In what could be one of her last acts in office, Rep. Gabrielle Giffords has met with other survivors and supporters more than a year after gunfire interrupted a spontaneous meet-and-greet session.

The meeting occurred Monday in the Tucson office of Giffords, who announced Sunday that she intends to resign from Congress this week to concentrate on recovering from the assassination attempt that shook the country.

Among those who met Monday with Giffords was Pat Maisch, who was hailed as a hero for wrestling a gun magazine from the shooter.

Maisch, who was not injured herself, says it was touching that Giffords finished the meeting that was interrupted She also says she would love to see Giffords continue in office but understands that she needs to take care of herself.

The Democrat on Sunday revealed she plans to resign her congressional seat.
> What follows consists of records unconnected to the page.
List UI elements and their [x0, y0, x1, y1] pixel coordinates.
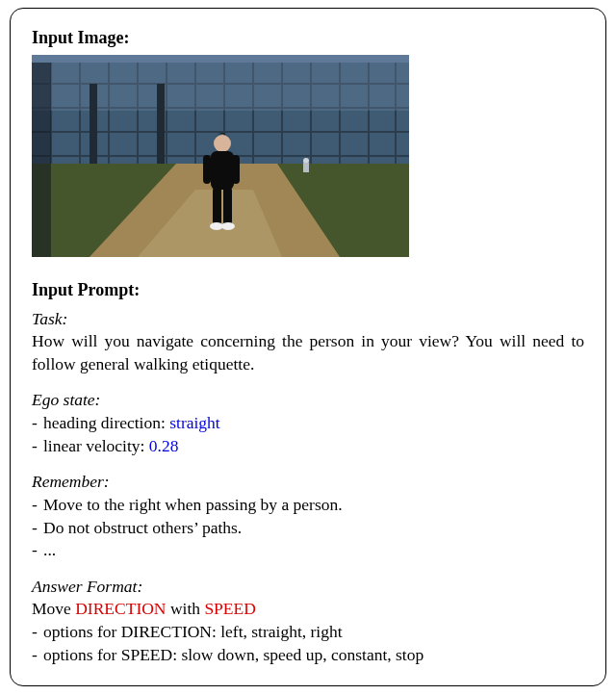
bullet-dash: -	[32, 621, 43, 644]
ego-velocity-row: - linear velocity: 0.28	[32, 435, 584, 458]
af-speed-options-label: options for SPEED:	[43, 645, 181, 664]
prompt-card: Input Image:	[10, 8, 606, 686]
af-direction-token: DIRECTION	[75, 599, 166, 618]
ego-heading-value: straight	[169, 413, 220, 432]
svg-rect-20	[90, 84, 97, 164]
ego-heading-row: - heading direction: straight	[32, 412, 584, 435]
svg-point-30	[214, 135, 231, 152]
ego-heading-label: heading direction:	[43, 413, 169, 432]
remember-item: - Do not obstruct others’ paths.	[32, 517, 584, 540]
af-speed-options-row: - options for SPEED: slow down, speed up…	[32, 644, 584, 667]
bullet-dash: -	[32, 517, 43, 540]
remember-item-text: Do not obstruct others’ paths.	[43, 517, 242, 540]
bullet-dash: -	[32, 494, 43, 517]
input-image	[32, 55, 409, 257]
answer-format-label: Answer Format:	[32, 576, 584, 599]
svg-point-36	[210, 222, 223, 230]
af-direction-options: left, straight, right	[220, 622, 342, 641]
af-speed-options: slow down, speed up, constant, stop	[181, 645, 424, 664]
bullet-dash: -	[32, 412, 43, 435]
svg-rect-21	[157, 84, 165, 164]
task-text: How will you navigate concerning the per…	[32, 330, 584, 375]
remember-item-text: Move to the right when passing by a pers…	[43, 494, 343, 517]
input-prompt-heading: Input Prompt:	[32, 278, 584, 301]
remember-item: - ...	[32, 539, 584, 562]
svg-rect-29	[303, 163, 309, 172]
remember-item: - Move to the right when passing by a pe…	[32, 494, 584, 517]
svg-rect-31	[211, 151, 234, 190]
remember-item-text: ...	[43, 539, 56, 562]
svg-rect-19	[32, 63, 409, 111]
af-direction-options-row: - options for DIRECTION: left, straight,…	[32, 621, 584, 644]
bullet-dash: -	[32, 435, 43, 458]
ego-velocity-label: linear velocity:	[43, 436, 149, 455]
answer-format-pattern: Move DIRECTION with SPEED	[32, 598, 584, 621]
scene-illustration	[32, 55, 409, 257]
input-image-heading: Input Image:	[32, 26, 584, 49]
svg-rect-32	[203, 155, 211, 184]
svg-rect-34	[213, 188, 221, 224]
af-direction-options-label: options for DIRECTION:	[43, 622, 220, 641]
bullet-dash: -	[32, 539, 43, 562]
ego-velocity-value: 0.28	[149, 436, 179, 455]
remember-label: Remember:	[32, 471, 584, 494]
svg-rect-33	[232, 155, 240, 184]
svg-point-37	[221, 222, 235, 230]
af-mid: with	[167, 599, 205, 618]
task-label: Task:	[32, 308, 584, 331]
svg-marker-27	[32, 63, 51, 257]
svg-rect-35	[223, 188, 232, 224]
bullet-dash: -	[32, 644, 43, 667]
ego-state-label: Ego state:	[32, 389, 584, 412]
af-pre: Move	[32, 599, 75, 618]
af-speed-token: SPEED	[204, 599, 255, 618]
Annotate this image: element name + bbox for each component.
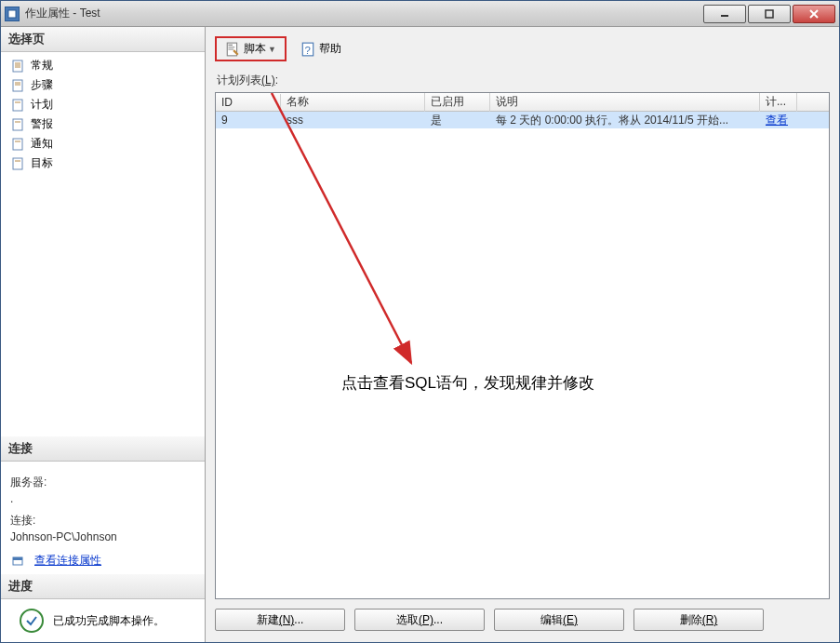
page-icon [10, 137, 25, 152]
connection-section: 服务器: . 连接: Johnson-PC\Johnson 查看连接属性 [1, 462, 205, 574]
page-icon [10, 117, 25, 132]
svg-rect-9 [13, 80, 22, 91]
pick-button[interactable]: 选取(P)... [354, 609, 485, 631]
help-label: 帮助 [319, 41, 341, 57]
view-link[interactable]: 查看 [766, 114, 788, 127]
progress-text: 已成功完成脚本操作。 [53, 613, 165, 629]
progress-header: 进度 [1, 574, 205, 599]
minimize-button[interactable] [703, 5, 746, 23]
page-icon [10, 156, 25, 171]
view-connection-properties-link[interactable]: 查看连接属性 [34, 553, 101, 569]
chevron-down-icon: ▼ [268, 45, 276, 54]
content-area: 选择页 常规 步骤 计划 警报 [1, 27, 839, 642]
schedule-grid[interactable]: ID 名称 已启用 说明 计... 9 sss 是 每 2 天的 0:00:00… [215, 92, 830, 599]
server-value: . [10, 492, 195, 505]
sidebar: 选择页 常规 步骤 计划 警报 [1, 27, 206, 642]
cell-id: 9 [216, 113, 281, 127]
script-button-highlight: 脚本 ▼ [215, 36, 287, 61]
server-label: 服务器: [10, 475, 195, 490]
nav-label: 常规 [31, 58, 53, 74]
nav-item-schedules[interactable]: 计划 [1, 95, 205, 114]
nav-item-alerts[interactable]: 警报 [1, 114, 205, 134]
grid-header: ID 名称 已启用 说明 计... [216, 93, 829, 112]
nav-item-targets[interactable]: 目标 [1, 154, 205, 173]
edit-button[interactable]: 编辑(E) [494, 609, 624, 631]
sidebar-spacer [1, 177, 205, 436]
col-header-enabled[interactable]: 已启用 [425, 92, 490, 112]
cell-name: sss [281, 113, 425, 127]
success-check-icon [20, 609, 44, 633]
svg-rect-14 [13, 119, 22, 130]
svg-rect-16 [13, 139, 22, 150]
connection-value: Johnson-PC\Johnson [10, 530, 195, 543]
cell-view: 查看 [760, 112, 797, 129]
delete-button[interactable]: 删除(R) [633, 609, 764, 631]
page-icon [10, 78, 25, 93]
help-button[interactable]: ? 帮助 [294, 38, 348, 60]
svg-rect-2 [766, 10, 773, 18]
nav-label: 步骤 [31, 77, 53, 93]
svg-rect-5 [13, 60, 22, 72]
svg-rect-18 [13, 158, 22, 169]
nav-item-steps[interactable]: 步骤 [1, 75, 205, 95]
window-controls [703, 5, 835, 23]
main-panel: 脚本 ▼ ? 帮助 计划列表(L): ID 名称 已启用 说明 计 [206, 27, 839, 642]
page-nav-list: 常规 步骤 计划 警报 通知 [1, 52, 205, 177]
new-button[interactable]: 新建(N)... [215, 609, 345, 631]
nav-item-notifications[interactable]: 通知 [1, 134, 205, 154]
titlebar: 作业属性 - Test [1, 1, 839, 27]
col-header-id[interactable]: ID [216, 94, 281, 111]
connection-header: 连接 [1, 436, 205, 462]
nav-item-general[interactable]: 常规 [1, 56, 205, 75]
nav-label: 警报 [31, 116, 53, 132]
script-label: 脚本 [244, 41, 266, 57]
col-header-plan[interactable]: 计... [760, 92, 797, 112]
maximize-button[interactable] [748, 5, 791, 23]
nav-label: 目标 [31, 155, 53, 171]
svg-text:?: ? [304, 44, 310, 55]
grid-row[interactable]: 9 sss 是 每 2 天的 0:00:00 执行。将从 2014/11/5 开… [216, 112, 829, 128]
script-button[interactable]: 脚本 ▼ [219, 38, 283, 60]
annotation-arrow [216, 93, 830, 558]
page-icon [10, 59, 25, 74]
properties-icon [10, 554, 25, 569]
col-header-name[interactable]: 名称 [281, 92, 425, 112]
svg-line-26 [272, 93, 411, 363]
window-title: 作业属性 - Test [25, 6, 703, 21]
toolbar: 脚本 ▼ ? 帮助 [215, 34, 830, 69]
col-header-desc[interactable]: 说明 [490, 92, 760, 112]
connection-label: 连接: [10, 513, 195, 529]
page-icon [10, 98, 25, 113]
help-icon: ? [300, 42, 315, 57]
script-icon [225, 42, 240, 57]
nav-label: 计划 [31, 97, 53, 113]
cell-desc: 每 2 天的 0:00:00 执行。将从 2014/11/5 开始... [490, 112, 760, 129]
nav-label: 通知 [31, 136, 53, 152]
svg-rect-0 [8, 10, 16, 18]
progress-section: 已成功完成脚本操作。 [1, 599, 205, 642]
cell-enabled: 是 [425, 112, 490, 129]
job-properties-window: 作业属性 - Test 选择页 常规 步骤 [0, 0, 840, 643]
button-row: 新建(N)... 选取(P)... 编辑(E) 删除(R) [215, 599, 830, 635]
svg-rect-21 [13, 557, 22, 560]
annotation-text: 点击查看SQL语句，发现规律并修改 [341, 372, 594, 394]
select-page-header: 选择页 [1, 27, 205, 52]
app-icon [5, 7, 20, 21]
schedule-list-label: 计划列表(L): [217, 73, 830, 88]
close-button[interactable] [793, 5, 835, 23]
svg-rect-12 [13, 100, 22, 111]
Her office says the visit will be her final act as congresswoman in her district.

Giffords yesterday posted a video on her Facebook page announcing her intention to resign from Congress this week to concentrate on recovering from wounds suffered in an assassination attempt a little more than a year ago.

According to officials in Washington, her resignation is expected to take effect on Monday.

The Democratic congresswoman was shot in the head last January as she was meeting with constituents outside a supermarket in Tucson, Ariz. While her recovery has seemed remarkable, she says on Facebook she has more work to do to recover, and it is best from her state if she resigns her seat in the House.

Her shooting prompted an agonizing national debate about super-charged rhetoric in political campaigns.